2

I am populating a new variable of a dataframe, based on string conditions from another variable. I receive the following error msg:

Error in Source == "httpWWW.BGDAILYNEWS.COM" | Source == : operations are possible only for numeric, logical or complex types

My code is as follows:

County <- ifelse(Source == 'httpWWW.BGDAILYNEWS.COM' | 'WWW.BGDAILYNEWS.COM', 'Warren', ifelse(Source == 'httpWWW.HCLOCAL.COM' | 'WWW.HCLOCAL.COM', 'Henry', ifelse(Source == 'httpWWW.KENTUCKY.COM' | 'WWW.KENTUCKY.COM', 'Fayette', ifelse(Source == 'httpWWW.KENTUCKYNEWERA.COM' | 'WWW.KENTUCKYNEWERA.COM', 'Christian') )))

NiuBiBang
  • 628
  • 1
  • 15
  • 30
  • 2
    You need to make a comparison after every `|`. For example, `ifelse(Source=='foo1' | Source=='foo2', return1, return2)` instead of `ifelse(Source=='foo1' | 'foo2', return1, return2)` – ialm Jul 25 '13 at 18:50
  • Yeah, you're right & I missed a few comparator conditions which is why the code failed. Nevertheless, I should try a cleaner technique... – NiuBiBang Jul 26 '13 at 17:44

2 Answers2

7

I suggest you break down that deeply nested ifelse statement into more manageable chunks.

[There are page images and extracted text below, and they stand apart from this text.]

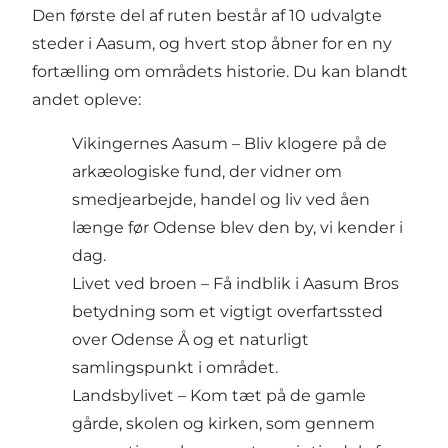
Den første del af ruten består af 10 udvalgte
steder i Aasum, og hvert stop åbner for en ny
fortælling om områdets historie. Du kan blandt
andet opleve:
Vikingernes Aasum – Bliv klogere på de
arkæologiske fund, der vidner om
smedjearbejde, handel og liv ved åen
længe før Odense blev den by, vi kender i
dag.
Livet ved broen – Få indblik i Aasum Bros
betydning som et vigtigt overfartssted
over Odense Å og et naturligt
samlingspunkt i området.
Landsbylivet – Kom tæt på de gamle
gårde, skolen og kirken, som gennem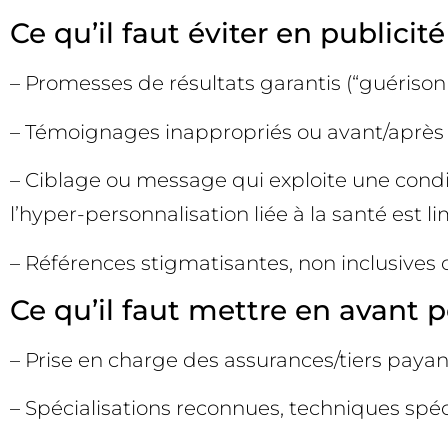
Ce qu’il faut éviter en publicit
– Promesses de résultats garantis (“guérison 
– Témoignages inappropriés ou avant/après su
– Ciblage ou message qui exploite une condit
l’hyper-personnalisation liée à la santé est li
– Références stigmatisantes, non inclusives
Ce qu’il faut mettre en avant p
– Prise en charge des assurances/tiers paya
– Spécialisations reconnues, techniques spéci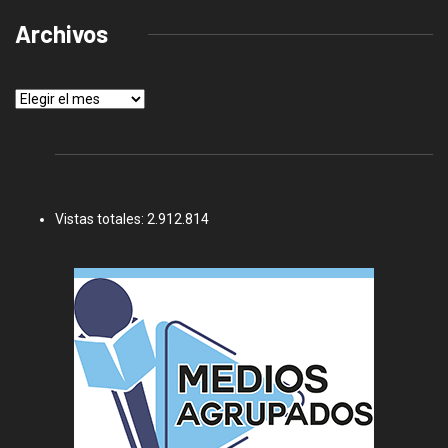
Archivos
Archivos
Vistas totales:
2.912.814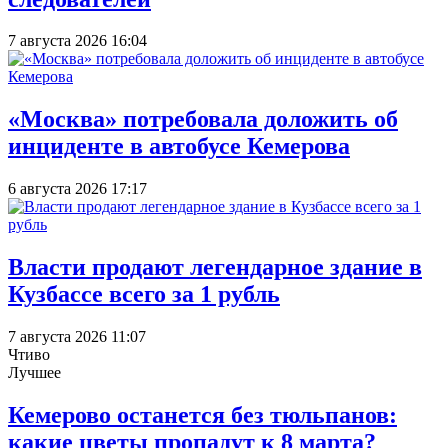
7 августа 2026 16:04
«Москва» потребовала доложить об
инциденте в автобусе Кемерова
6 августа 2026 17:17
Власти продают легендарное здание в
Кузбассе всего за 1 рубль
7 августа 2026 11:07
Чтиво
Лучшее
Кемерово останется без тюльпанов:
какие цветы пропадут к 8 марта?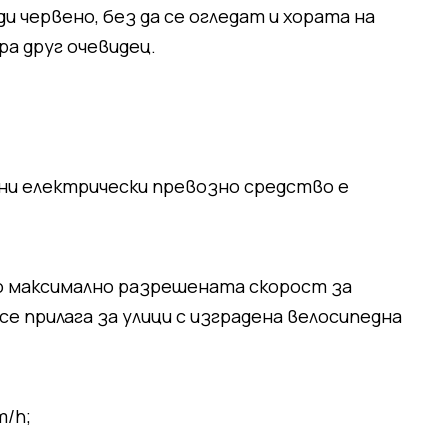
ди червено, без да се огледат и хората на
ра друг очевидец.
лни електрически превозно средство е
ито максимално разрешената скорост за
се прилага за улици с изградена велосипедна
m/h;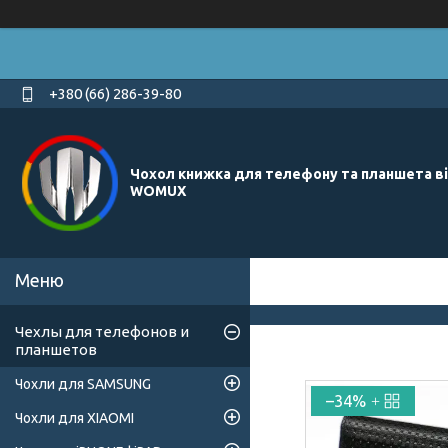
+380 (66) 286-39-80
Чохол книжка для телефону та планшета в
WOMUX
Чехлы для телефонов и
планшетов
Чохли для SAMSUNG
–34%
Чохли для XIAOMI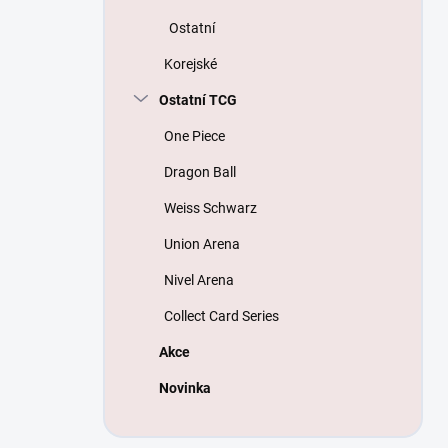
Ostatní
Korejské
Ostatní TCG
One Piece
Dragon Ball
Weiss Schwarz
Union Arena
Nivel Arena
Collect Card Series
Akce
Novinka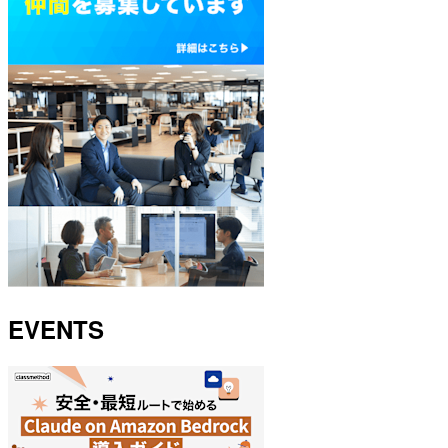
EVENTS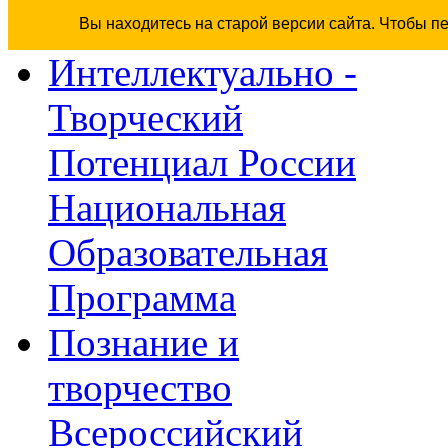
Вы находитесь на старой версии сайта. Чтобы п
Интеллектуально -
Творческий
Потенциал России
Национальная
Образовательная
Программа
Познание и
творчество
Всероссийский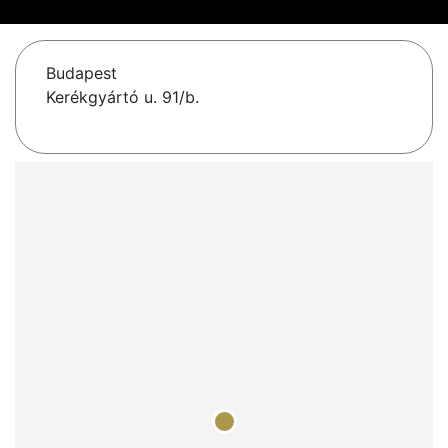
Budapest
Kerékgyártó u. 91/b.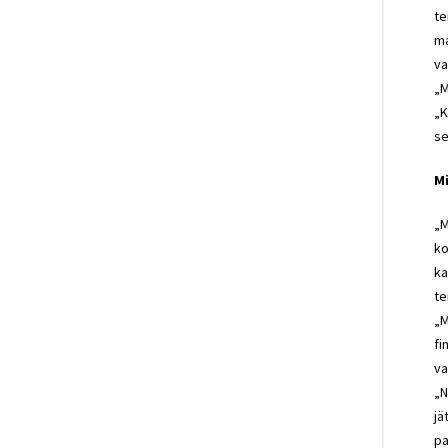
te
ma
va
„M
„K
se
M
„M
ko
ka
te
„M
fi
va
„N
jä
pa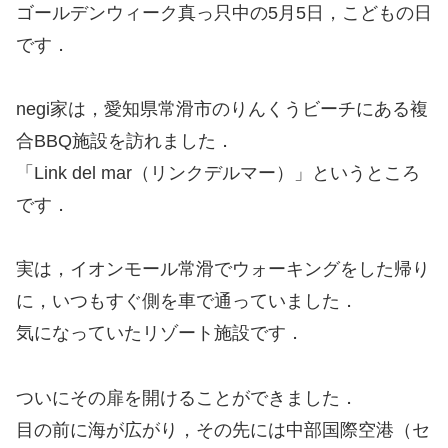
ゴールデンウィーク真っ只中の5月5日，こどもの日
です．
negi家は，愛知県常滑市のりんくうビーチにある複
合BBQ施設を訪れました．
「Link del mar（リンクデルマー）」というところ
です．
実は，イオンモール常滑でウォーキングをした帰り
に，いつもすぐ側を車で通っていました．
気になっていたリゾート施設です．
ついにその扉を開けることができました．
目の前に海が広がり，その先には中部国際空港（セ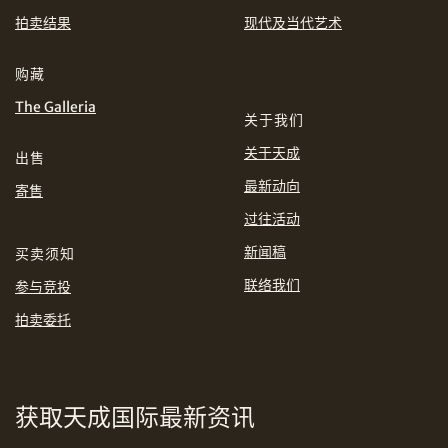
EUR
GBP
拍卖结果
现代及当代艺术
分享到WhatsApp
INR
JPY
购藏
The Galleria
关于我们
KRW
MYR
购买条款及条件
网上竞投之条款及细则
关于天成
出售
PHP
SGD
最新动向
寄售
分享到Line
过往活动
THB
TWD
新闻稿
买卖须知
USD
联络我们
参与竞投
拍卖委托
分享到Email
获取天成国际最新资讯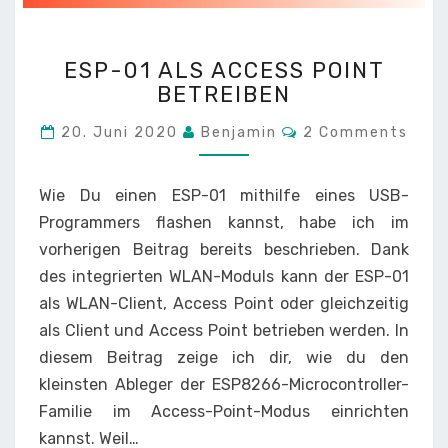
ESP-
ESP-01 ALS ACCESS POINT
01
BETREIBEN
ALS
ACCESS
Comments
20. Juni 2020
Benjamin
2 Comments
POINT
BETREIBEN
Wie Du einen ESP-01 mithilfe eines USB-
Programmers flashen kannst, habe ich im
vorherigen Beitrag bereits beschrieben. Dank
des integrierten WLAN-Moduls kann der ESP-01
als WLAN-Client, Access Point oder gleichzeitig
als Client und Access Point betrieben werden. In
diesem Beitrag zeige ich dir, wie du den
kleinsten Ableger der ESP8266-Microcontroller-
Familie im Access-Point-Modus einrichten
kannst. Weil…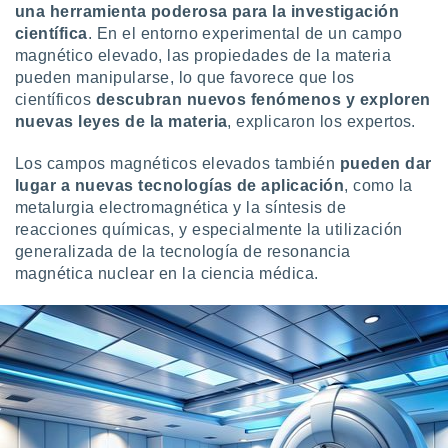
una herramienta poderosa para la investigación
 botón
.
científica
. En el entorno experimental de un campo
magnético elevado, las propiedades de la materia
pueden manipularse, lo que favorece que los
nto,
científicos
descubran nuevos fenómenos y exploren
cios
nuevas leyes de la materia
, explicaron los expertos.
kies,
ores únicos
Los campos magnéticos elevados también
pueden dar
as similares
lugar a nuevas tecnologías de aplicación
, como la
nar,
metalurgia electromagnética y la síntesis de
rocesar
reacciones químicas, y especialmente la utilización
onales como
generalizada de la tecnología de resonancia
 este sitio
recciones IP
magnética nuclear en la ciencia médica.
ficadores de
 posible
s
 traten tus
nales en
 interés
go a lo que
nerte. Para
retirar su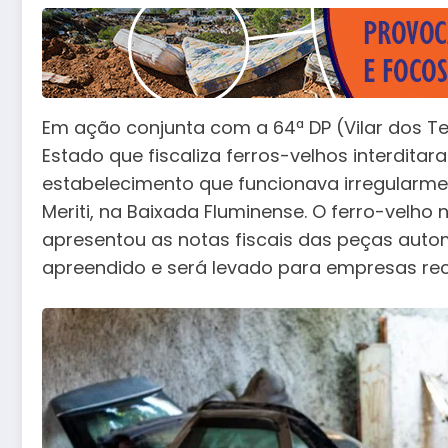
Em ação conjunta com a 64ª DP (Vilar dos Te
Estado que fiscaliza ferros-velhos interditar
estabelecimento que funcionava irregularme
Meriti, na Baixada Fluminense. O ferro-velho 
apresentou as notas fiscais das peças autom
apreendido e será levado para empresas rec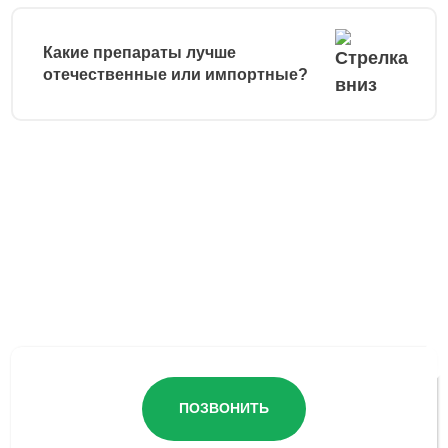
Какие препараты лучше
отечественные или импортные?
Остались вопросы?
ПОЗВОНИТЬ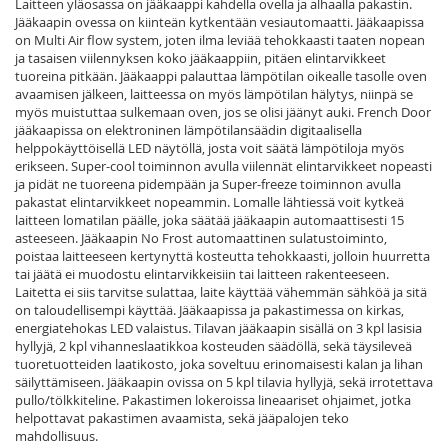
Laitteen yläosassa on jääkaappi kahdella ovella ja alhaalla pakastin.
Jääkaapin ovessa on kiinteän kytkentään vesiautomaatti. Jääkaapissa
on Multi Air flow system, joten ilma leviää tehokkaasti taaten nopean
ja tasaisen viilennyksen koko jääkaappiin, pitäen elintarvikkeet
tuoreina pitkään. Jääkaappi palauttaa lämpötilan oikealle tasolle oven
avaamisen jälkeen, laitteessa on myös lämpötilan hälytys, niinpä se
myös muistuttaa sulkemaan oven, jos se olisi jäänyt auki. French Door
jääkaapissa on elektroninen lämpötilansäädin digitaalisella
helppokäyttöisellä LED näytöllä, josta voit säätä lämpötiloja myös
erikseen. Super-cool toiminnon avulla viilennät elintarvikkeet nopeasti
ja pidät ne tuoreena pidempään ja Super-freeze toiminnon avulla
pakastat elintarvikkeet nopeammin. Lomalle lähtiessä voit kytkeä
laitteen lomatilan päälle, joka säätää jääkaapin automaattisesti 15
asteeseen. Jääkaapin No Frost automaattinen sulatustoiminto,
poistaa laitteeseen kertynyttä kosteutta tehokkaasti, jolloin huurretta
tai jäätä ei muodostu elintarvikkeisiin tai laitteen rakenteeseen.
Laitetta ei siis tarvitse sulattaa, laite käyttää vähemmän sähköä ja sitä
on taloudellisempi käyttää. Jääkaapissa ja pakastimessa on kirkas,
energiatehokas LED valaistus. Tilavan jääkaapin sisällä on 3 kpl lasisia
hyllyjä, 2 kpl vihanneslaatikkoa kosteuden säädöllä, sekä täysileveä
tuoretuotteiden laatikosto, joka soveltuu erinomaisesti kalan ja lihan
säilyttämiseen. Jääkaapin ovissa on 5 kpl tilavia hyllyjä, sekä irrotettava
pullo/tölkkiteline. Pakastimen lokeroissa lineaariset ohjaimet, jotka
helpottavat pakastimen avaamista, sekä jääpalojen teko
mahdollisuus.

But the error is telling you that you cannot use | like that. 'a' | 'b' doesn't make sense since its a logical comparison. Instead use %in%:

Source %in% c('htpWWW.BGDAILYNEWS.com', 'WWW.BGDAILYNEWS.COM')

I think... If I understand what you're doing, you will be much better off using multiple assignments:

County = vector(mode='character', length=length(Source))
County[County %in% c('htpWWW.BGDAILYNEWS.com', 'WWW.BGDAILYNEWS.COM')] <- 'Warren'
etc.

You can also use a switch statement for this type of thing:

myfun <- function(x) {
  switch(x,
         'httpWWW.BGDAILYNEWS.COM'='Warren',
         'httpWWW.HCLOCAL.COM'='Henry',
         etc...)
}

Then you want to do a simple apply (sapply) passing each element in Source to myfun:

County = sapply(Source, myfun)

Or finally, you can use factors and levels, but I'll leave that as an exercise to the reader...

Justin
  • 42,475
  • 9
  • 93
  • 111
  • +1 for `switch`. If you find yourself using more than 2 `ifelse`'s, you should probably be using `switch` or `cut`. – Señor O Jul 25 '13 at 19:20
  • @Justin, sorry to ask but can you post a more specific example for the `switch` function? Specifically, how do I create the `County` variable from the `Source` variable using `switch`? Much agreed that my `ifelse`s are not parsimonious. – NiuBiBang Jul 26 '13 at 18:42
6

A different approach:

county <- c("Warren","Henry","Fayette","Christian")
sites <- c("WWW.BGDAILYNEWS.COM","WWW.HCLOCAL.COM","WWW.KENTUCKY.COM","WWW.KENTUCKYNEWERA.COM")
County <- county[match(gsub("^http","",Source), sites)]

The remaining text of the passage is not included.